What the exercise asks :: Find the string "options" in the data, and copy out each line that has it.

[Structured page parsing data]
------------------------

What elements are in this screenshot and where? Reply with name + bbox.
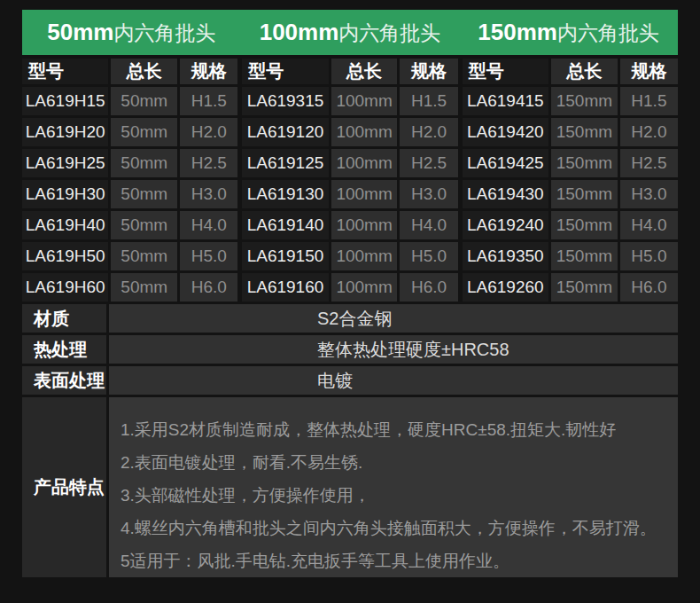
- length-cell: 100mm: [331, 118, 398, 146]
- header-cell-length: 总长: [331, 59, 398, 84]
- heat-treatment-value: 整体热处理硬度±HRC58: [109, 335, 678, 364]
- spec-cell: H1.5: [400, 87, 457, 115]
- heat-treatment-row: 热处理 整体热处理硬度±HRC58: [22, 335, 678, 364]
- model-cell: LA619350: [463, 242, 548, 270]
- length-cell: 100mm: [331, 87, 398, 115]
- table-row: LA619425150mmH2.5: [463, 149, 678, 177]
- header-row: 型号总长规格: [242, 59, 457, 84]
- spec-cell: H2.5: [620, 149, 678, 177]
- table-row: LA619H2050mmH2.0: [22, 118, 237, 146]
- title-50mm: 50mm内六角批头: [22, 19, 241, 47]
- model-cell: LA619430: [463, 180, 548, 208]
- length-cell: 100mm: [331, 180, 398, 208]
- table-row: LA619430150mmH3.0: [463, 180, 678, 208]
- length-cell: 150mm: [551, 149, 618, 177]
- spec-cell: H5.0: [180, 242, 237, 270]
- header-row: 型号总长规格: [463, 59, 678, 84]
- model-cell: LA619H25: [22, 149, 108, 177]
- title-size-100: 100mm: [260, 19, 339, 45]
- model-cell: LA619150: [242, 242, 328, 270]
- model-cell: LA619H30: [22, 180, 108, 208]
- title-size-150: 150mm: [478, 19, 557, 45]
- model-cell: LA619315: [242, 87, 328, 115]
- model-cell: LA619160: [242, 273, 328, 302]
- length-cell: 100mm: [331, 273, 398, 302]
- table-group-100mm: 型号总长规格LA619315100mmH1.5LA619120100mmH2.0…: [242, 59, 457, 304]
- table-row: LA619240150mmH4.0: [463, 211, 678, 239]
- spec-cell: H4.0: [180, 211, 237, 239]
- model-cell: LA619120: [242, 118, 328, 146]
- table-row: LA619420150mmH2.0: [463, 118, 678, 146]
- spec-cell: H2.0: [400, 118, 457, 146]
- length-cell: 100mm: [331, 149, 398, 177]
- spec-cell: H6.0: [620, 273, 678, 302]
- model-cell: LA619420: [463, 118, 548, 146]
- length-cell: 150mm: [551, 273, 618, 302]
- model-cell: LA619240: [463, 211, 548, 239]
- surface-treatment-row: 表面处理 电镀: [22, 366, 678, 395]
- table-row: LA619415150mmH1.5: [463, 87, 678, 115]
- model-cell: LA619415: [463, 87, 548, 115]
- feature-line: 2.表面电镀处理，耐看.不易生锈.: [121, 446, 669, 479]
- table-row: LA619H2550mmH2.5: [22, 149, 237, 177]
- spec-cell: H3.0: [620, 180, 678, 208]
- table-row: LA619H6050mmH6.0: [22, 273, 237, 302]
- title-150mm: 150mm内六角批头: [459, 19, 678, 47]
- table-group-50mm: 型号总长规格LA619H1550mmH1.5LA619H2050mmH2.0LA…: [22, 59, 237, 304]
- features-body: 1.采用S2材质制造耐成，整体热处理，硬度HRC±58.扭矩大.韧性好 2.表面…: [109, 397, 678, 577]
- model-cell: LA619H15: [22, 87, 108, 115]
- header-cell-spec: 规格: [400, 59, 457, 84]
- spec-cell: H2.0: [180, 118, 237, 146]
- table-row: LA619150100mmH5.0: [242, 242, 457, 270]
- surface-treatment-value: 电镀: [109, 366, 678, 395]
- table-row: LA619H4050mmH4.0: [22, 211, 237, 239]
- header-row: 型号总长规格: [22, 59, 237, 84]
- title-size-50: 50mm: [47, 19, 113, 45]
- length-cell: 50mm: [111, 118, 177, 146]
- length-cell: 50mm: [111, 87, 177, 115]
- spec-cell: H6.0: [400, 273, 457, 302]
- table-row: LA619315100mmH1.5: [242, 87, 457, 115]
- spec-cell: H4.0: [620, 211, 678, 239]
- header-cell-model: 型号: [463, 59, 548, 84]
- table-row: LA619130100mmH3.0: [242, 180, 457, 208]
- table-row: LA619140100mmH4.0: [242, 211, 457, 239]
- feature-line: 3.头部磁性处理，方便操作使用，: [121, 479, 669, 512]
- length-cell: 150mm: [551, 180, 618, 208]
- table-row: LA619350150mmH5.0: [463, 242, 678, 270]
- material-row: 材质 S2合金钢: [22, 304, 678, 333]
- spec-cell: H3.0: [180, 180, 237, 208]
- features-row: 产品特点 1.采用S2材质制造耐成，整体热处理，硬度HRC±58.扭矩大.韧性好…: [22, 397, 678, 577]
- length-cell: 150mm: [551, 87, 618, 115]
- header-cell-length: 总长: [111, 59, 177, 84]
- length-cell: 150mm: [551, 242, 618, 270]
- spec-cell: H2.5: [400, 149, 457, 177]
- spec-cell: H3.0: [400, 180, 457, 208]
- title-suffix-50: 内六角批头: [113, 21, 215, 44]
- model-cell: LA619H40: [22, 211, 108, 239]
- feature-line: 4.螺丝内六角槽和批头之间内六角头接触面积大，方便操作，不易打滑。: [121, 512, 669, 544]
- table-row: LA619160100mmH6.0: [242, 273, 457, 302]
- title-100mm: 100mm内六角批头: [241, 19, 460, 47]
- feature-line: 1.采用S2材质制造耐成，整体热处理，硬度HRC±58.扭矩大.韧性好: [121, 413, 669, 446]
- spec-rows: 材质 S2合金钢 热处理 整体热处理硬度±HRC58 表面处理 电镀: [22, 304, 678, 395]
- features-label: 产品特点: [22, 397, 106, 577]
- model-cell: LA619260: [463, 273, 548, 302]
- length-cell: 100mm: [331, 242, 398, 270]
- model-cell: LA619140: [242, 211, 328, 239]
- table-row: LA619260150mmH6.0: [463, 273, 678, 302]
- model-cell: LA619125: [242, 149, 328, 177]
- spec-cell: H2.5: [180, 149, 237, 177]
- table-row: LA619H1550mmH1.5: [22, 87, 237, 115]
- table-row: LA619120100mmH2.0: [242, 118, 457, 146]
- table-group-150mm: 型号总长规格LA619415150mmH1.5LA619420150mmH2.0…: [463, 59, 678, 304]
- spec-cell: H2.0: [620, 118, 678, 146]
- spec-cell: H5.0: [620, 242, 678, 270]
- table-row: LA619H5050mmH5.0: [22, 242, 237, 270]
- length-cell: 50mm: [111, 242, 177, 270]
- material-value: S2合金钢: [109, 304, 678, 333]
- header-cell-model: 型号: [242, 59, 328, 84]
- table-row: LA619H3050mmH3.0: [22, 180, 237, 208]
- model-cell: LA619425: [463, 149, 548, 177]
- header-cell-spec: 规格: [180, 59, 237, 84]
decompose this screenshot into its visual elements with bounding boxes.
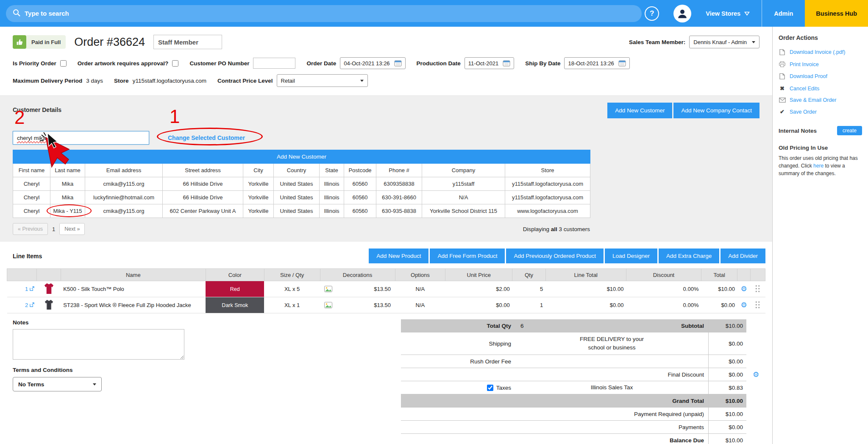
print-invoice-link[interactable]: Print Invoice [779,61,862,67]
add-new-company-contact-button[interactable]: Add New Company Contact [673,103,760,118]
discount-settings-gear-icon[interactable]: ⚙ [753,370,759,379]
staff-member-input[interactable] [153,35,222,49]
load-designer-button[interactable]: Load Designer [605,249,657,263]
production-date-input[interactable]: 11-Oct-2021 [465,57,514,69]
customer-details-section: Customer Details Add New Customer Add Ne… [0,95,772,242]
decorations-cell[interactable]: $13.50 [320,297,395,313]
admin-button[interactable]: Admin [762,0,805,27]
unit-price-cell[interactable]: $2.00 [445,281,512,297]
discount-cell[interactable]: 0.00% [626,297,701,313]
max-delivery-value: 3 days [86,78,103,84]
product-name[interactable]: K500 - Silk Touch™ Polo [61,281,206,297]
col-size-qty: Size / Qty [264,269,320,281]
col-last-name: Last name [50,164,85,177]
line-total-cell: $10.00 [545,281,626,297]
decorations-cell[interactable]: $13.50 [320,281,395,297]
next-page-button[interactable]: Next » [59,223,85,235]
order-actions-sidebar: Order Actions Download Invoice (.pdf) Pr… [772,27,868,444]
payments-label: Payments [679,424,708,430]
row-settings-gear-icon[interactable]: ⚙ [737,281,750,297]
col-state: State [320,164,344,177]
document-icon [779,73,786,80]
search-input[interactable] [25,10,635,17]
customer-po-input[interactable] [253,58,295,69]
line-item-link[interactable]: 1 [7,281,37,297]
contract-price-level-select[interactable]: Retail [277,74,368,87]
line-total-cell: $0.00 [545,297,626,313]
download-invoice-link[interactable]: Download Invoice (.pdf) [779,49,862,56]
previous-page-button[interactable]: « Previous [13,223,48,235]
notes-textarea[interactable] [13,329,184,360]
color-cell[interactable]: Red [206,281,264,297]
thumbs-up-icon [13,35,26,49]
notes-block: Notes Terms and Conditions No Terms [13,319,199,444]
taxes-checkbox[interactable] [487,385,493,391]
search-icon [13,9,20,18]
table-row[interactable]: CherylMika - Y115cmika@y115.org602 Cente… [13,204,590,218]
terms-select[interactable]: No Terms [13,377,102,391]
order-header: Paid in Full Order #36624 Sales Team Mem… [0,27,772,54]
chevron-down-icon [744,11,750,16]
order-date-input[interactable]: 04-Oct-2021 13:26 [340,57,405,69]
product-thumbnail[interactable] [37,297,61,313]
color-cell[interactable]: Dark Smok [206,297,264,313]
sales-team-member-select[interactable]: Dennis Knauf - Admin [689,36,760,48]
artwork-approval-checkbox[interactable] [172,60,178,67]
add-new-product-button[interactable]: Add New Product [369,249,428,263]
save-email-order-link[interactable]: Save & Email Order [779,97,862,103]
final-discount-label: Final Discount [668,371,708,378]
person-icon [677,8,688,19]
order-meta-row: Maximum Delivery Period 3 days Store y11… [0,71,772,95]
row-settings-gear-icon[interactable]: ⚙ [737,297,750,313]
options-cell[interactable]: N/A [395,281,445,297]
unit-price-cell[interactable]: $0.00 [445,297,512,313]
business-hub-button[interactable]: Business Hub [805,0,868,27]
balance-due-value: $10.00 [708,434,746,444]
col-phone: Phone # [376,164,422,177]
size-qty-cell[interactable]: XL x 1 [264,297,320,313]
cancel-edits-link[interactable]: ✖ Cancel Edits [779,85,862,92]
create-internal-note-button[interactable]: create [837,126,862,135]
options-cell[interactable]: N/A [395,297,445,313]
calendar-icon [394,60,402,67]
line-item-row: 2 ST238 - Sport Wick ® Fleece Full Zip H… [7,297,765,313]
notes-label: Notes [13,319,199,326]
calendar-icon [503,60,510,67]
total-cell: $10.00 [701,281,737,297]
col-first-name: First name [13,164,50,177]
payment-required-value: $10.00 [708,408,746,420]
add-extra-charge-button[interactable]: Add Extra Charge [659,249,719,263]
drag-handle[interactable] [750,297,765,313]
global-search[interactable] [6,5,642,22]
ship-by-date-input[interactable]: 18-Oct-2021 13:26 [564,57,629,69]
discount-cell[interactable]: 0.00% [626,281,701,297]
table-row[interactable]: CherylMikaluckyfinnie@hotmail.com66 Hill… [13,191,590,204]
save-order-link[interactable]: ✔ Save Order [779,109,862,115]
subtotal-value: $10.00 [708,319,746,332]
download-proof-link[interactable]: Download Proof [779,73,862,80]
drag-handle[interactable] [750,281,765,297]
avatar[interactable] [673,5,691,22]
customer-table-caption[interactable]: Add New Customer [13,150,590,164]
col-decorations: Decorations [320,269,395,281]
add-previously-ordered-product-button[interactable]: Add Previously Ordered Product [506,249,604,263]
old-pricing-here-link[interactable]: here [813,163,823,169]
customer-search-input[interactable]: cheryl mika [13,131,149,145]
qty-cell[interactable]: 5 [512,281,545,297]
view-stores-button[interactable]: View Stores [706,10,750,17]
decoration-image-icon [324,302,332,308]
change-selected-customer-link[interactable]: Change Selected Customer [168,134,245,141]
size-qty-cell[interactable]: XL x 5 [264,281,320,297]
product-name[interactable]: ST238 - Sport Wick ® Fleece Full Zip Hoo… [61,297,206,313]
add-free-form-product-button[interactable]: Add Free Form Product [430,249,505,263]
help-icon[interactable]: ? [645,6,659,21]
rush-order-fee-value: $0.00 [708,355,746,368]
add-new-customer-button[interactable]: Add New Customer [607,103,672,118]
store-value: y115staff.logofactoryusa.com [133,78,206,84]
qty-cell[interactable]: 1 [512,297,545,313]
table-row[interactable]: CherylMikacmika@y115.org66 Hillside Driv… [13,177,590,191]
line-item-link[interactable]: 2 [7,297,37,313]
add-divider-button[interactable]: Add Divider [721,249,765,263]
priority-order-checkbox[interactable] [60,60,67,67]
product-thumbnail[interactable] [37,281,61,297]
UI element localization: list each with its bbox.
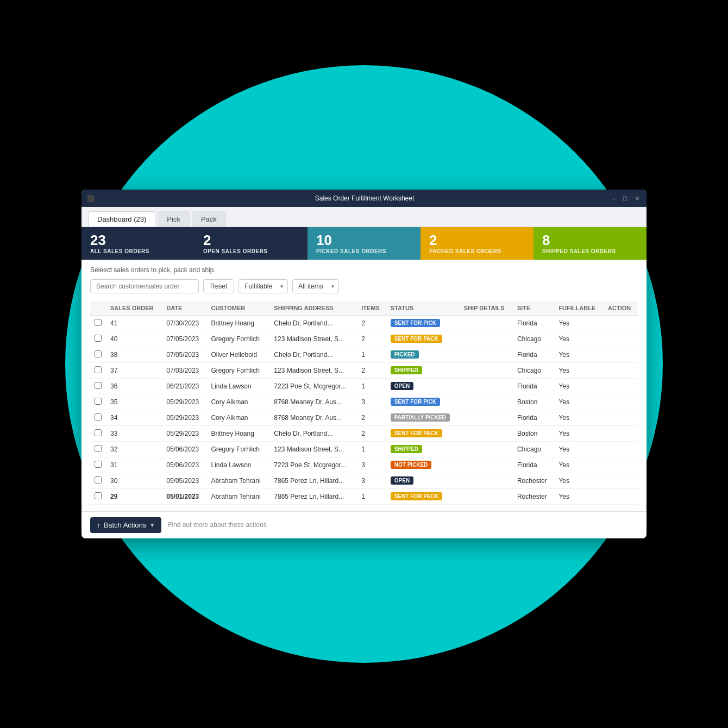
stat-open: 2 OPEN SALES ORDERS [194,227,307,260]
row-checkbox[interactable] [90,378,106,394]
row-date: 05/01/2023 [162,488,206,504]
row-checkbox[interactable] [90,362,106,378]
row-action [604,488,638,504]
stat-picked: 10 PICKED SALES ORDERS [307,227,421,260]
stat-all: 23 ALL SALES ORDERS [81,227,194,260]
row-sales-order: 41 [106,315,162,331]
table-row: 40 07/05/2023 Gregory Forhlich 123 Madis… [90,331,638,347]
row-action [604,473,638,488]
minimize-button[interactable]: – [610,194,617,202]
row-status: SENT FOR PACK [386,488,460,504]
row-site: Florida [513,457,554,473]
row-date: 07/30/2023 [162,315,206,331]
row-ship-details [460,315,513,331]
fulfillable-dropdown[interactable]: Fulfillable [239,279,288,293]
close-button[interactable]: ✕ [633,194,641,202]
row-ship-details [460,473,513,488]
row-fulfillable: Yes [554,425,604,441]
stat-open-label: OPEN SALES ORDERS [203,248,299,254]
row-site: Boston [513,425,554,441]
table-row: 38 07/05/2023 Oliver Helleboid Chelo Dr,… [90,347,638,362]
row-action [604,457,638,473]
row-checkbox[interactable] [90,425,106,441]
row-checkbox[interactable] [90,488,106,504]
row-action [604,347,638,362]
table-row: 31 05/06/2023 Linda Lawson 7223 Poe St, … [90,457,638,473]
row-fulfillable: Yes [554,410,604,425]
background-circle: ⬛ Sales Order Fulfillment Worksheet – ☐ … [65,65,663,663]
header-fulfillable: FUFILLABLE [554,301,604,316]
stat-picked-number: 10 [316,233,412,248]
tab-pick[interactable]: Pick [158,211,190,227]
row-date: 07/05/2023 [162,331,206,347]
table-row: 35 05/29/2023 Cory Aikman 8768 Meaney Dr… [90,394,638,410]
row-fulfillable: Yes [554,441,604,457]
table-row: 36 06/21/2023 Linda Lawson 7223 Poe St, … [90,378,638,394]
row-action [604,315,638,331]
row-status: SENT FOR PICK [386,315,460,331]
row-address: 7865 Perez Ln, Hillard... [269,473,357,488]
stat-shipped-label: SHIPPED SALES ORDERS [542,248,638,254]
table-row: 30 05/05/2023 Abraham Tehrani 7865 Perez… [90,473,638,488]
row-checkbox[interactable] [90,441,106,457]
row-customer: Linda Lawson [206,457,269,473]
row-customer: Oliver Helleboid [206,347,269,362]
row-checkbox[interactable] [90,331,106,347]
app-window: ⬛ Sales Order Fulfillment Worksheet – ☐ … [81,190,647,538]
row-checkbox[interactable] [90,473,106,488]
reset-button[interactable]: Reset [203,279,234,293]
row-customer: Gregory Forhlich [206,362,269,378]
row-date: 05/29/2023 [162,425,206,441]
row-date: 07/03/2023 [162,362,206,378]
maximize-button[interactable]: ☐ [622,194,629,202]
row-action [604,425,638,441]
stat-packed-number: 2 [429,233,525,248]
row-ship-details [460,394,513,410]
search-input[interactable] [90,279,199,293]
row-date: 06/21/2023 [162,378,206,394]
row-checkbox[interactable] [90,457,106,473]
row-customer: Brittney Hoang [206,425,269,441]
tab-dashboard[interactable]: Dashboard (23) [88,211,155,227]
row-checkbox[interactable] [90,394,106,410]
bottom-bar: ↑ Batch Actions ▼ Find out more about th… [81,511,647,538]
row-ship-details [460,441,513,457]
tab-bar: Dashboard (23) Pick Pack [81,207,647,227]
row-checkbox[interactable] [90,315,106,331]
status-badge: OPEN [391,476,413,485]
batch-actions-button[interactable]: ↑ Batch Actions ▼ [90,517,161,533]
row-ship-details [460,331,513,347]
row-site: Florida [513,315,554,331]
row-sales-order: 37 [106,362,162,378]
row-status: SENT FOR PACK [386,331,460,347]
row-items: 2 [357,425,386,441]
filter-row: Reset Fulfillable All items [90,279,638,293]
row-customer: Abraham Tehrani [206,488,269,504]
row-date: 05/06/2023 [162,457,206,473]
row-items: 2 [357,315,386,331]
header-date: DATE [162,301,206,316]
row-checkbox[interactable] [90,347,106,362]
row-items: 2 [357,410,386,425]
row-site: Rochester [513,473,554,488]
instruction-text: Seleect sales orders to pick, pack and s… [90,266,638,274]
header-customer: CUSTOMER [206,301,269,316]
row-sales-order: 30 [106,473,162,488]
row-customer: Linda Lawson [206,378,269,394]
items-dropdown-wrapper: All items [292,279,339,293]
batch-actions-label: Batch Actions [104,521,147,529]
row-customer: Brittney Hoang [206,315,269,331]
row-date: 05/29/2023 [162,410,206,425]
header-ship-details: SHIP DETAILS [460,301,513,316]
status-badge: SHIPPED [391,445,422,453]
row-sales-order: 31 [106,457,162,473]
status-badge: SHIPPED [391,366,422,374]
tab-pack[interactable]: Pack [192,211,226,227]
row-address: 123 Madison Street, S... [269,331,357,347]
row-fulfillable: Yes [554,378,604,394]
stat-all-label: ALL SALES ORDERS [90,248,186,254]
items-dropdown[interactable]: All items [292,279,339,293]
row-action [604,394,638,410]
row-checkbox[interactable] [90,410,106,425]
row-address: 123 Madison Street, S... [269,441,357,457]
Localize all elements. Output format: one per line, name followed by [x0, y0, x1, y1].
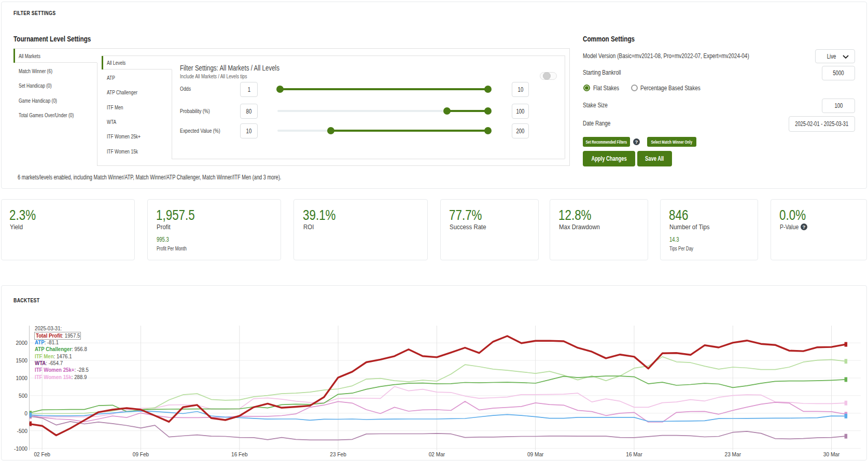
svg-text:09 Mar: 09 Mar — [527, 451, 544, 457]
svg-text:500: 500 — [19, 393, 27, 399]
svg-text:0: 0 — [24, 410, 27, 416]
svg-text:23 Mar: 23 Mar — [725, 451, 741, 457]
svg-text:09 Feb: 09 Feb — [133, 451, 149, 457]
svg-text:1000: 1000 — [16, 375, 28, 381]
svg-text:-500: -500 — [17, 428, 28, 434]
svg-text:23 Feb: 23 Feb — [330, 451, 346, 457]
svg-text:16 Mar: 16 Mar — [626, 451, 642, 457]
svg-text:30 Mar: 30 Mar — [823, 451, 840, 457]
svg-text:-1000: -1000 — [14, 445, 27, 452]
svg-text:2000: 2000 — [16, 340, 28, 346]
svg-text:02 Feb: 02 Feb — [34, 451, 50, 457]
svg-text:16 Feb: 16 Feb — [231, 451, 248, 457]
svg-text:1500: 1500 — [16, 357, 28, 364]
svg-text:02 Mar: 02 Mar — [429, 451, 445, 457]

------------------------

Finished exercise ::
options-cell[interactable]: N/A [395,281,445,297]
options-cell[interactable]: N/A [395,297,445,313]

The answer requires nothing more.